Никогда не боявшийся отвественности, командующий 2-й армией упрямо не желал идти на поводу у Куропаткина{1879}. Однако, связанный по рукам и ногам опекой Главнокомандующего, он ничего не мог сделать. В продолжении операции, по мнению Алексеева, Гриппенберг был единственным человеком, который по прежнему проявлял решимость и настойчивость, однако это ничего не изменило. На позициях установилась тишина. Действовала она тем более гнетуще, что из России в армию начали проникать, поначалу весьма смутные, слухи о событиях в Петербурге. «Мне кажется она тишиною могилы, — пишет Алексеев 16(29) января, — в которую зарывается русский успех, русские победы. Дай же, дай нам Россия, человека веры в себя, в силы твоих сынов, человека твердой воли и таланта! Но не пришлет Россия такого человека!! С тяжелым гнетущим чувством прочел в «Маньчжурском вестнике» о творящемся в Петербурге. Здесь льется кровь в борьбе с врагом; непонятна для теперешнего поколения цель войны, но ее поймут и оценят потомки. А там льется кровь как очистительная жертва за наши грехи; льется при этом исключительно русская кровь к радости наших врагов и сомнительных друзей»{1880}.
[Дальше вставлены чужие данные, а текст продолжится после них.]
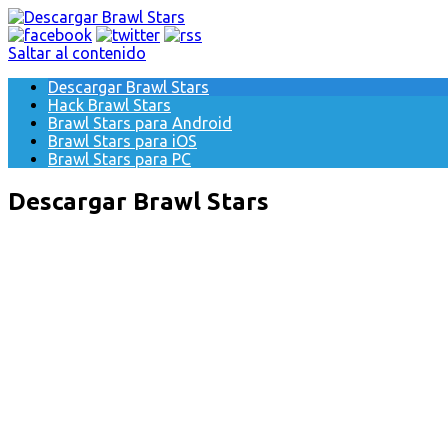
Saltar al contenido
Descargar Brawl Stars
Hack Brawl Stars
Brawl Stars para Android
Brawl Stars para iOS
Brawl Stars para PC
Descargar Brawl Stars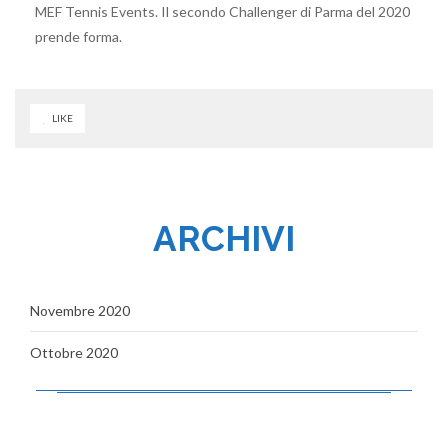
MEF Tennis Events. Il secondo Challenger di Parma del 2020
prende forma.
LIKE
ARCHIVI
Novembre 2020
Ottobre 2020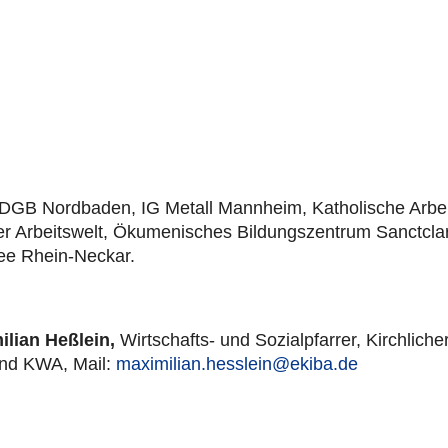
 DGB Nord­ba­den, IG Metall Mannheim, Katho­li­sche Arb
er Arbeits­welt, Öku­me­ni­sches Bil­dungs­zen­trum Sanct­clar
i­tee Rhein-Neckar.
i­lian Heßlein,
Wirt­schafts- und Sozi­al­pfar­rer, Kirch­li­ch
and KWA, Mail:
maximilian.hesslein@ekiba.de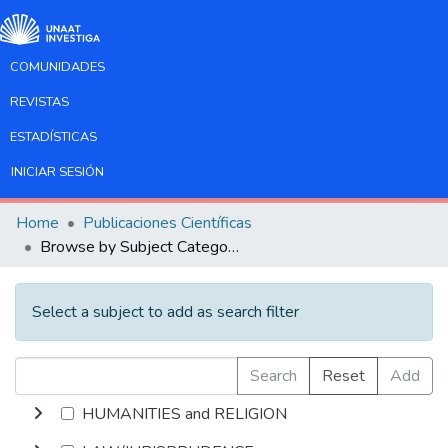
COMUNIDADES
REVISTAS
ESTADÍSTICAS
INICIAR SESIÓN
Home
Publicaciones Científicas
Browse by Subject Category
Select a subject to add as search filter
Search
Reset
Add
HUMANITIES and RELIGION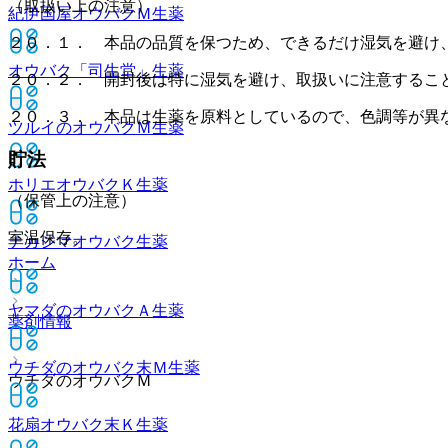
（取扱い上の注意）
紀伊国屋オウバクＭ
生薬
２０．１． 本品の品質を保つため、できるだけ湿気を避け
オウバク「司生堂」
生薬
２０．２． 開封後は特に湿気を避け、取扱いに注意するこ
２０．３． 本品は生薬を原料としているので、色調等が異
ツルイのオウバクＭ
生薬
貯法
ホリエオウバクＫ
生薬
（保管上の注意）
室温保存。
ナカジマオウバク
生薬
ホーム
ヤマダのオウバクＡ
生薬
薬剤情報
ウチダのオウバク末Ｍ
生薬
ウチダのオウバクＭ
花扇オウバク末Ｋ
生薬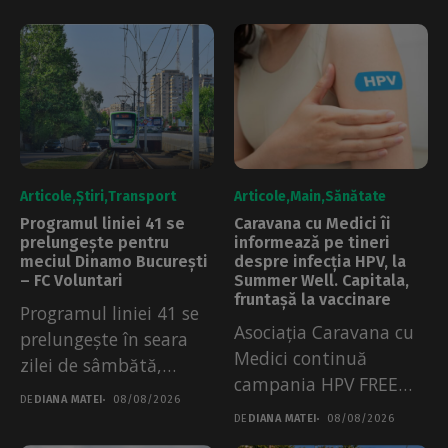
Articole
Știri
Transport
Articole
Main
Sănătate
Programul liniei 41 se
Caravana cu Medici îi
prelungește pentru
informează pe tineri
meciul Dinamo București
despre infecția HPV, la
– FC Voluntari
Summer Well. Capitala,
fruntașă la vaccinare
Programul liniei 41 se
Asociația Caravana cu
prelungește în seara
Medici continuă
zilei de sâmbătă,
campania HPV FREE
08.08.2026. Măsura a...
DE
DIANA MATEI
08/08/2026
City la Summer Well....
DE
DIANA MATEI
08/08/2026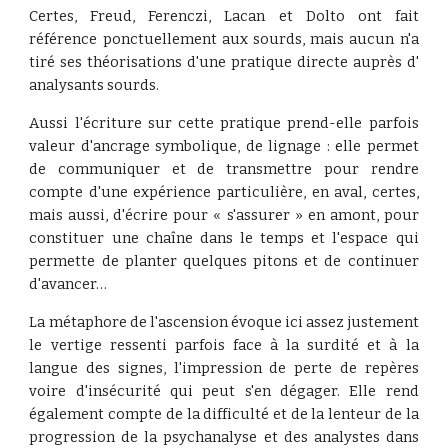
Certes, Freud, Ferenczi, Lacan et Dolto ont fait
référence ponctuellement aux sourds, mais aucun n'a
tiré ses théorisations d'une pratique directe auprès d'
analysants sourds.
Aussi l'écriture sur cette pratique prend-elle parfois
valeur d'ancrage symbolique, de lignage : elle permet
de communiquer et de transmettre pour rendre
compte d'une expérience particulière, en aval, certes,
mais aussi, d'écrire pour « s'assurer » en amont, pour
constituer une chaîne dans le temps et l'espace qui
permette de planter quelques pitons et de continuer
d'avancer…
La métaphore de l'ascension évoque ici assez justement
le vertige ressenti parfois face à la surdité et à la
langue des signes, l'impression de perte de repères
voire d'insécurité qui peut s'en dégager. Elle rend
également compte de la difficulté et de la lenteur de la
progression de la psychanalyse et des analystes dans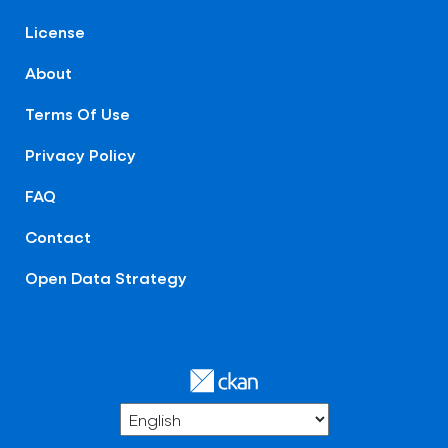
License
About
Terms Of Use
Privacy Policy
FAQ
Contact
Open Data Strategy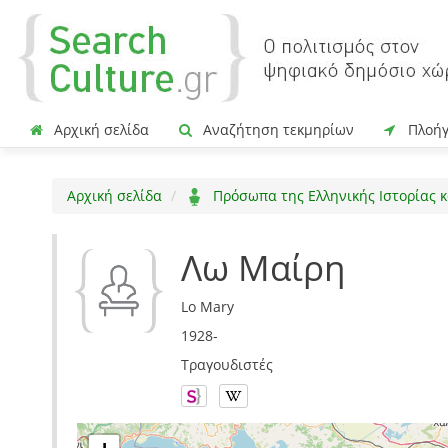
Αρχική σελίδα
Αναζήτηση τεκμηρίων
Πλοή
Αρχική σελίδα
Πρόσωπα της Ελληνικής Ιστορίας κ
Λω Μαίρη
Lo Mary
1928-
Τραγουδιστές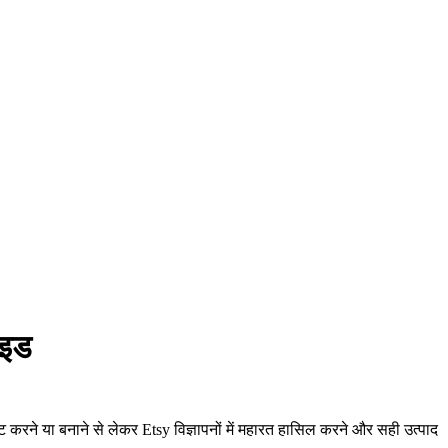
ाइड
ट करने या बनाने से लेकर Etsy विज्ञापनों में महारत हासिल करने और सही उत्पाद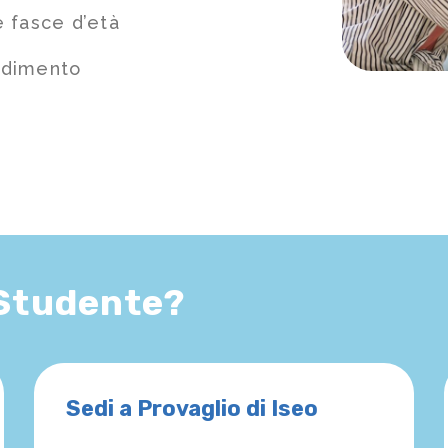
e fasce d’età
ndimento
 Studente?
Sedi a Provaglio di Iseo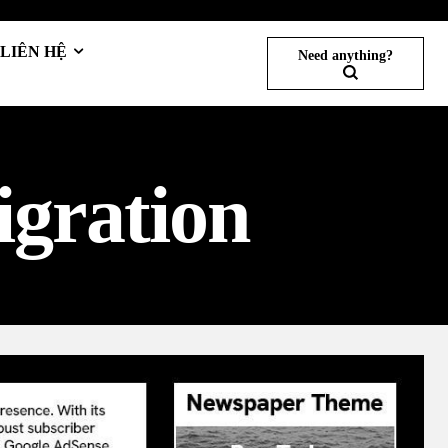
LIÊN HỆ
Need anything?
igration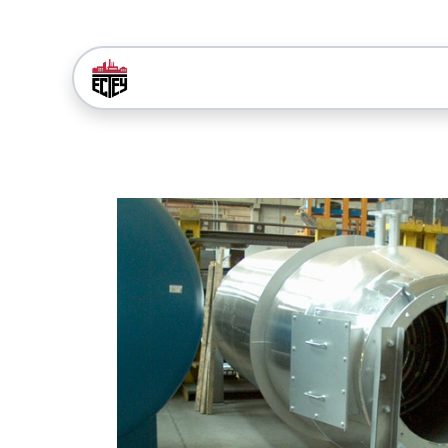
Головна
Рішення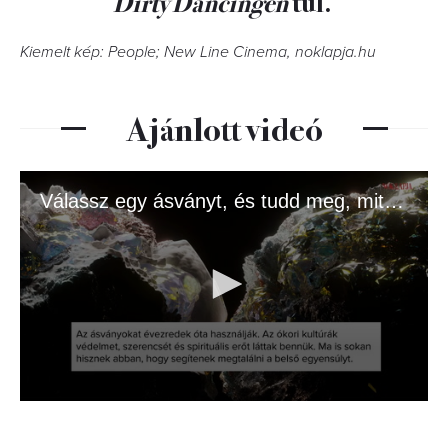
Dirty Dancingen
túl.
Kiemelt kép: People; New Line Cinema, noklapja.hu
Ajánlott videó
Válassz egy ásványt, és tudd meg, mit üzen az univerzum!
0
seconds
of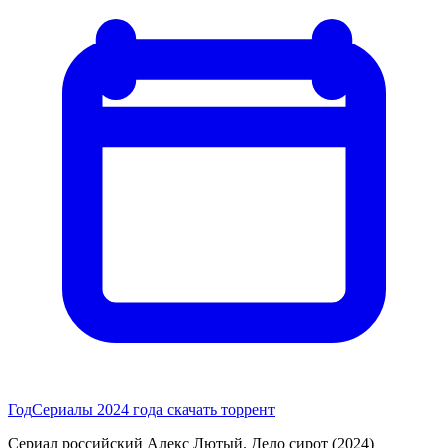
Год
Сериалы 2024 года скачать торрент
Сериал российский Алекс Лютый. Дело сирот (2024)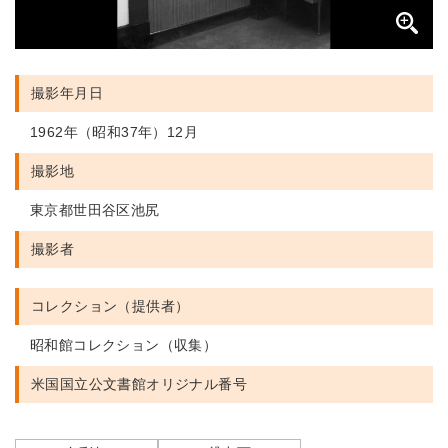
撮影年月日
1962年（昭和37年）12月
撮影地
東京都世田谷区池尻
撮影者
コレクション（提供者）
昭和館コレクション（収集）
米国国立公文書館
オリジナル番号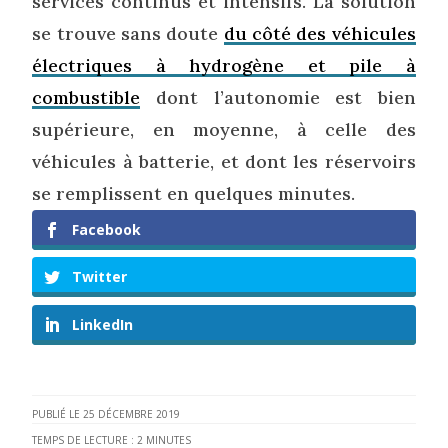
services continus et intensifs. La solution
se trouve sans doute
du côté des véhicules
électriques à hydrogène et pile à
combustible
dont l’autonomie est bien
supérieure, en moyenne, à celle des
véhicules à batterie, et dont les réservoirs
se remplissent en quelques minutes.
Facebook
Twitter
LinkedIn
25 DÉCEMBRE 2019
TEMPS DE LECTURE :
2
MINUTES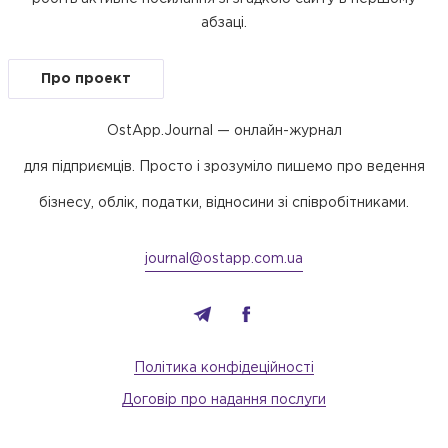
абзаці.
Про проект
OstApp.Journal — онлайн-журнал
для підприємців. Просто і зрозуміло пишемо про ведення
бізнесу, облік, податки, відносини зі співробітниками.
journal@ostapp.com.ua
Політика конфідеційності
Договір про надання послуги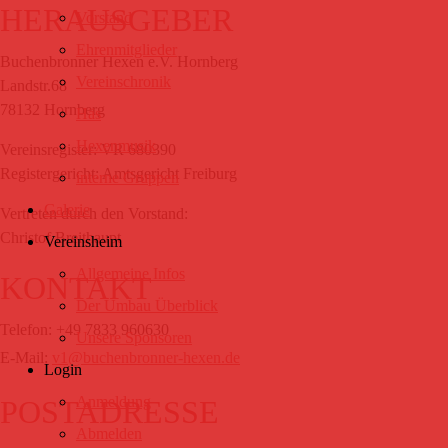
HERAUSGEBER
Vorstand
Ehrenmitglieder
Buchenbronner Hexen e.V. Hornberg
Vereinschronik
Landstr.68
78132 Hornberg
Häs
Hexenmusik
Vereinsregister: VR 680390
Registergericht: Amtsgericht Freiburg
interne Gruppen
Galerie
Vertreten durch den Vorstand:
Christof Breithaupt
Vereinsheim
Allgemeine Infos
KONTAKT
Der Umbau Überblick
Telefon: +49 7833 960630
Unsere Sponsoren
E-Mail:
v1@buchenbronner-hexen.de
Login
Anmeldung
POSTADRESSE
Abmelden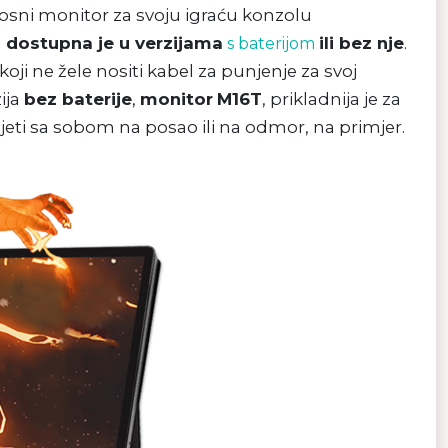
enosni monitor za svoju igraću konzolu
a
dostupna je u verzijama
ili bez nje
.
s baterijom
 koji ne žele nositi kabel za punjenje za svoj
ija
bez baterije
,
monitor
M16T
, prikladnija je za
jeti sa sobom na posao ili na odmor, na primjer.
Информация в «Вестнике Маньчжурских армий» о том, что творилось в России, была достаточно безрадостной. 11(24) января газета сообщила о несчастном случае в Петербурге, в день Богоявления, 6(19) января, когда рядом с императором взорвался боевой снаряд. В том же номере сообщалось, что в столице империи не выходят даже газеты, а всего в городе закрылось 174 предприятия и типографии, в забастовке участвуют 92 859 человек. Первой реакцией Главнокомандующего было ограничение доступа в район расположения войск «лицам, не принадлежащим к Армиям или к составу служащих Китайско-Восточной дороги…». Для этих лиц по приказу Куропаткина вводился особый пропускной режим{1881}. Уже 13(26) января в армейской газете был опубликован подробный отчет о событиях 9(22) января 1905 года в Петербурге. Количество жертв — 76 убитых и 223 раненых — свидетельствовало о масштабе волнений. Виновником их безусловно назывались революционеры и гапоновская организация, которая выдвинула требования, неприемлемые для русской промышленности, а с утра 8(21) января перешла к «пропаганде явно революционной»{1882}. Со своей стороны, и японцы старались информировать русскую армию о том, что происходит в России и о том, что как пал Порт-Артур{1883}.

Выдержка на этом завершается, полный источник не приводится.